For a autonomous or semi-autonomous robot to navigate in a crowded environment safely, having a prediction of future behaviors of surrounding agents is unavoidable. Hence the Crowd Prediction module is in charge of estimating plausible future locations of these agents by considering possible interactions with each other and with environment as well. The output of the system is a set of predicted trajectories and could be considered in the navigation process in certain situations.
In CrowdBot we have designed and implemented a data-driven prediction system that can learns from the observed trajectories in the environment to improve the prediction. This system that is called “Social Ways” uses generative adversarial networks to map a given input of N observed trajectories corresponding to N detected agents into K various sets of N predicted trajectories.

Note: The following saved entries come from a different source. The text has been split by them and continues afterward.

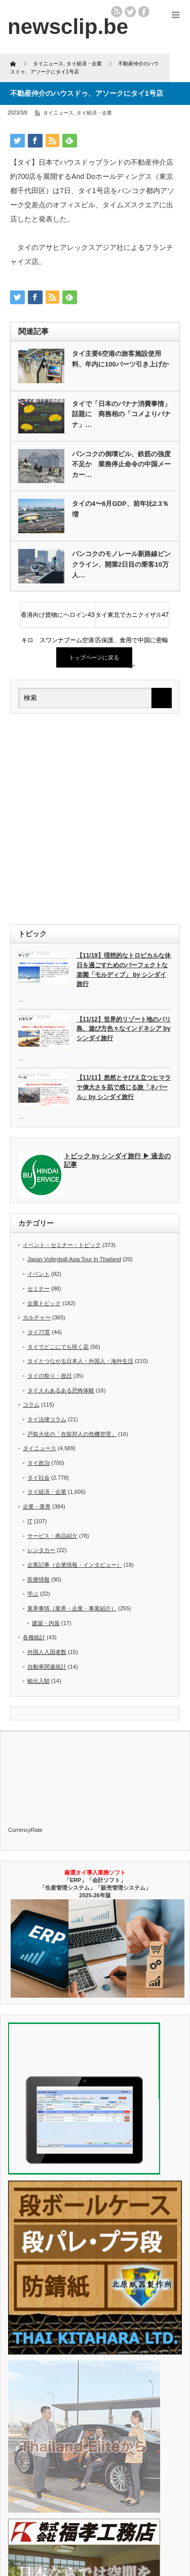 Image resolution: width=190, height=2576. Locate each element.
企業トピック (44, 1303)
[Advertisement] (95, 819)
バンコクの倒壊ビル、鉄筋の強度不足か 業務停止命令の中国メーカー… (121, 464)
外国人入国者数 (46, 1652)
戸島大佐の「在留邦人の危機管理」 (72, 1434)
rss (116, 11)
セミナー (38, 1288)
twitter (130, 11)
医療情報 (38, 1579)
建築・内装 (46, 1623)
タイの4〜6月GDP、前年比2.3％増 (120, 509)
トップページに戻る (94, 657)
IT (29, 1521)
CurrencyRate (25, 1830)
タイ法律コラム (46, 1419)
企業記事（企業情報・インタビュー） (74, 1565)
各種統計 (34, 1637)
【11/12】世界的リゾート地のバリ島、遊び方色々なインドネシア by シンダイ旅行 (124, 1029)
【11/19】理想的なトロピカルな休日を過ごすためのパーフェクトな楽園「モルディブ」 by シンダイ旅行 (124, 969)
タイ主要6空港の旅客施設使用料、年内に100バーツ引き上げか (120, 359)
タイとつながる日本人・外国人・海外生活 (80, 1361)
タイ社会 (38, 1478)
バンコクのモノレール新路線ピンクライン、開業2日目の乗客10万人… (121, 564)
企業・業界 (37, 1506)
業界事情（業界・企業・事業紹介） (72, 1608)
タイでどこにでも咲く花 (58, 1347)
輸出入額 (38, 1681)
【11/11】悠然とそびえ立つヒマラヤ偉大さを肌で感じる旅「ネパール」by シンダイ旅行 (124, 1087)
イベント (38, 1274)
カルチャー (37, 1317)
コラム (31, 1405)
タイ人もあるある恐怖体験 (60, 1390)
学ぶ (33, 1594)
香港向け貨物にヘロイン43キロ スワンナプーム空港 (57, 619)
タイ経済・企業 (94, 113)
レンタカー (41, 1550)
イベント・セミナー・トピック (62, 1245)
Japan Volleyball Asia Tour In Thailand (74, 1259)
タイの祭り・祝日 (49, 1376)
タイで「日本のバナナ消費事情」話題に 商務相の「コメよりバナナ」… (121, 414)
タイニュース (58, 113)
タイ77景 (38, 1332)
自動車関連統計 (46, 1667)
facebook (143, 11)
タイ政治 (38, 1463)
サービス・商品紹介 (52, 1536)
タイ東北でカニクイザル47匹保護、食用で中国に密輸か (132, 619) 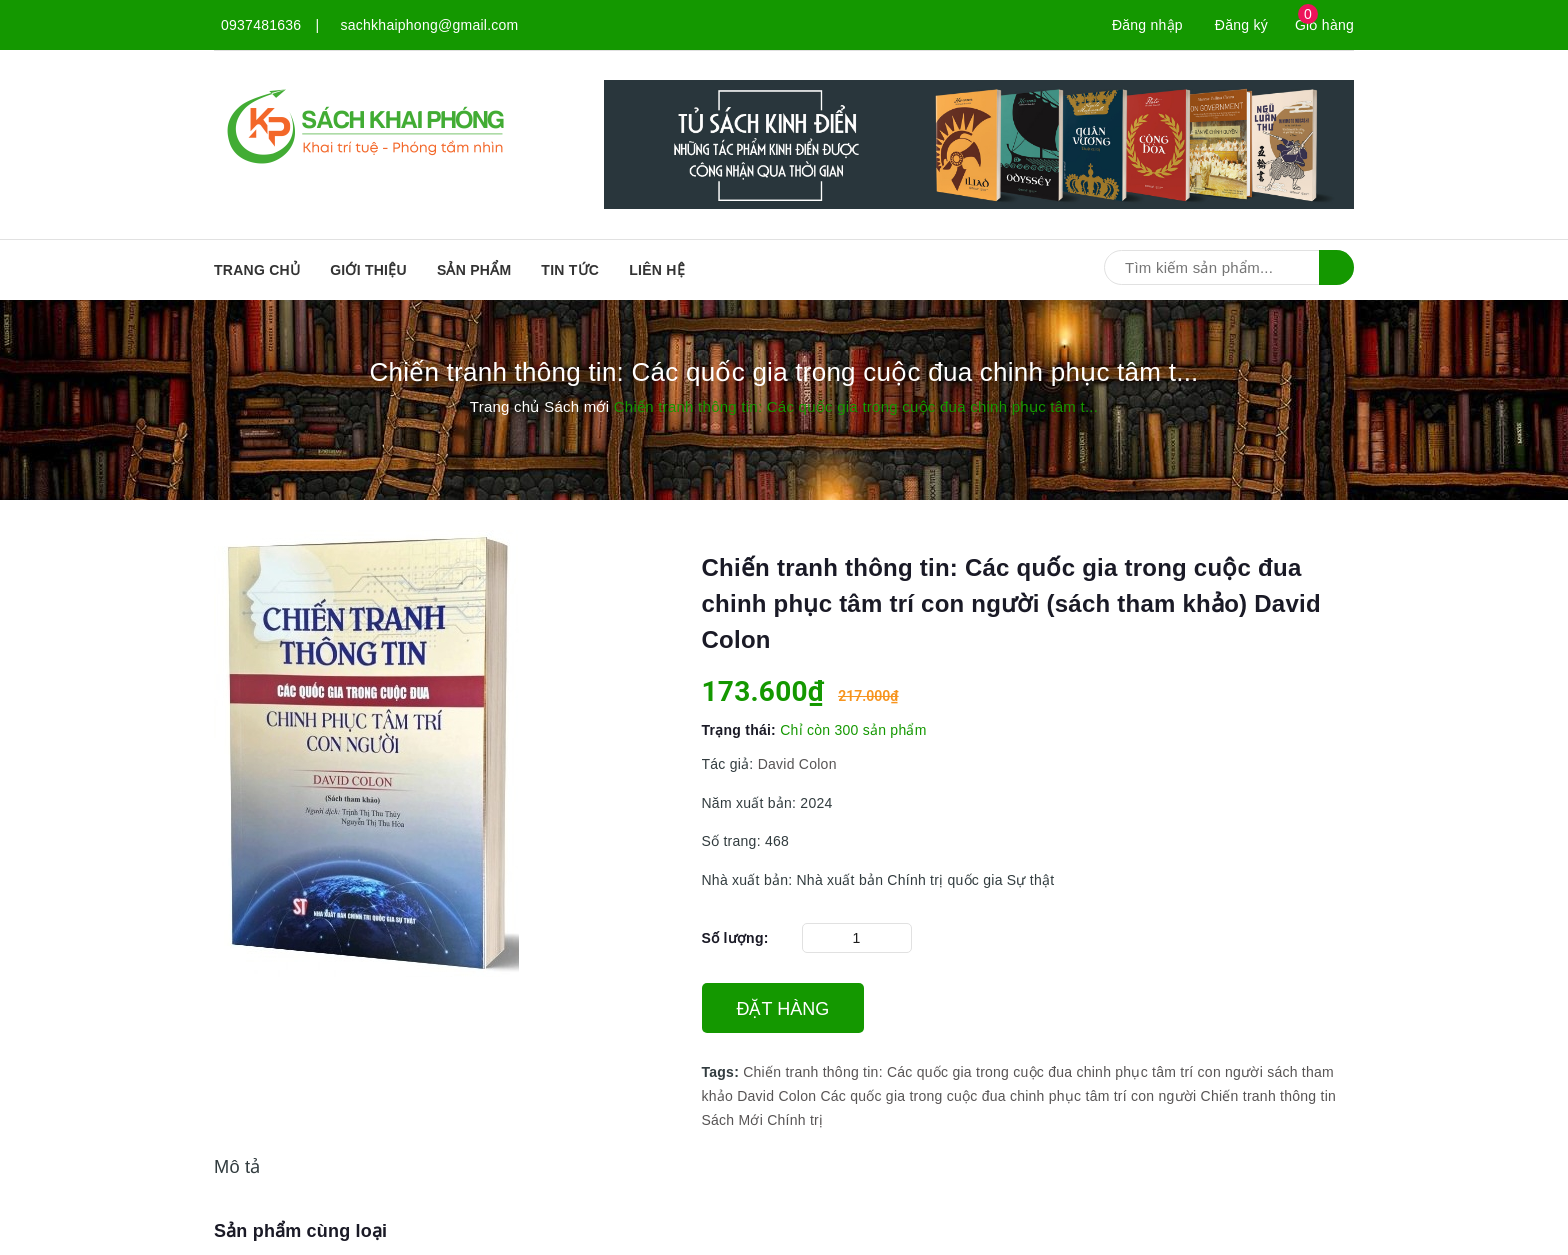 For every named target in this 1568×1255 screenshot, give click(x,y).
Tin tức (570, 270)
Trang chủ (257, 270)
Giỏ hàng (1324, 25)
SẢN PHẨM (474, 270)
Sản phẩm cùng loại (300, 1231)
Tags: (723, 1072)
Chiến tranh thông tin (1268, 1096)
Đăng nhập (1147, 25)
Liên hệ (657, 270)
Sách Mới (733, 1120)
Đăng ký (1241, 25)
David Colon (797, 764)
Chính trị (795, 1120)
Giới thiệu (368, 270)
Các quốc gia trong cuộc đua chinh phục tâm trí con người (1008, 1096)
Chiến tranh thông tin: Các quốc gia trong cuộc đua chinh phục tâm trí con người (1003, 1072)
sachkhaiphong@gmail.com (430, 25)
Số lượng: (735, 938)
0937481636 (261, 25)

We use recurrent neural networks to encode the agents’ trajectories. In parallel 3 simple interaction features between pairs of agents are computed, including euclidean distance, bearing angle and the distance of closest approach (i.e. the smallest distance two agents would reach in the future if both maintain their current velocity). The interaction features pass through a attention-pooling layer, where they are assigned weight values between zero and one, that indicate how much each interaction is impactful in prediction of a certain agent.

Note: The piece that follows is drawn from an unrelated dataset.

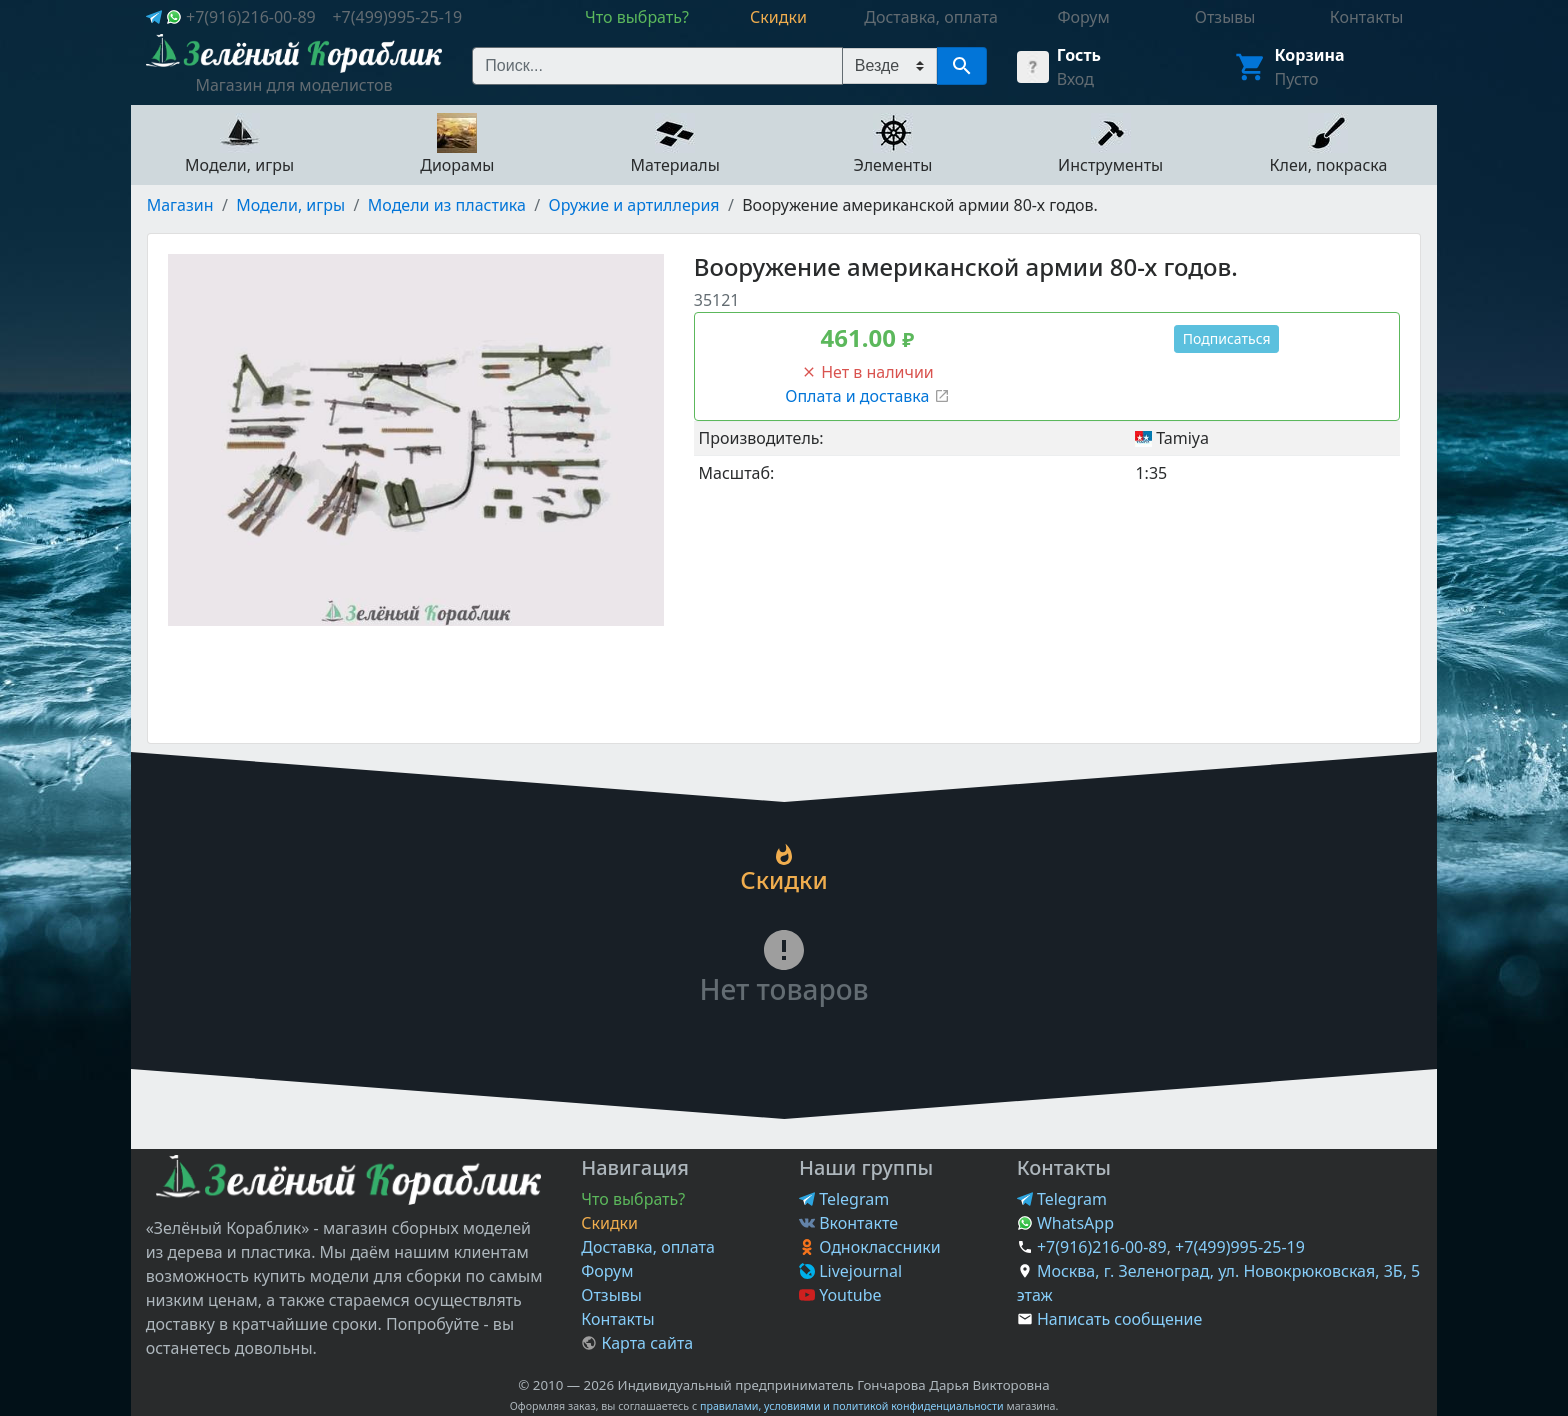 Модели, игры (290, 205)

How Virtual Reality can help robots navigating crowds?
It is crucial to evaluate the capacity of robots to move safely in close proximity with humans. But testing such capacities in real conditions may raise risks of collisions between the robot and the experimenters or the participants of tests. To avoid such risk, CrowdBot is exploring the use of Virtual Reality to perform such tests. The principle is illustrated above: whilst the robot and the human remain physically separated, both the robot and the human perceive one another as if they were face to face, as illustrated on the right image.